— REQUIRED WORK —
Here are some records; copy every line that holds the word "Roadster".

— DATA UNDER STUDY —
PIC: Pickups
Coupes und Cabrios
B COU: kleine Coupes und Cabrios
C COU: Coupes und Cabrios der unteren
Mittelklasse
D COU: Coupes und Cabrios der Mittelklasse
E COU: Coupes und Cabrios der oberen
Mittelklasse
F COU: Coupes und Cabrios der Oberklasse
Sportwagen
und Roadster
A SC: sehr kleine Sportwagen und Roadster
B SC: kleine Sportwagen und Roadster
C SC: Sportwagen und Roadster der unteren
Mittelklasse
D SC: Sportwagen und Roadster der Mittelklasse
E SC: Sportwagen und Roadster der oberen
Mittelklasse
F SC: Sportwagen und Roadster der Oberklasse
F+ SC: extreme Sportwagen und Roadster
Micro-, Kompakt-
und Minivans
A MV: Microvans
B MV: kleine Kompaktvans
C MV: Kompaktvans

— OUTPUT OF THE EXERCISE —
und Roadster
A SC: sehr kleine Sportwagen und Roadster
B SC: kleine Sportwagen und Roadster
C SC: Sportwagen und Roadster der unteren
D SC: Sportwagen und Roadster der Mittelklasse
E SC: Sportwagen und Roadster der oberen
F SC: Sportwagen und Roadster der Oberklasse
F+ SC: extreme Sportwagen und Roadster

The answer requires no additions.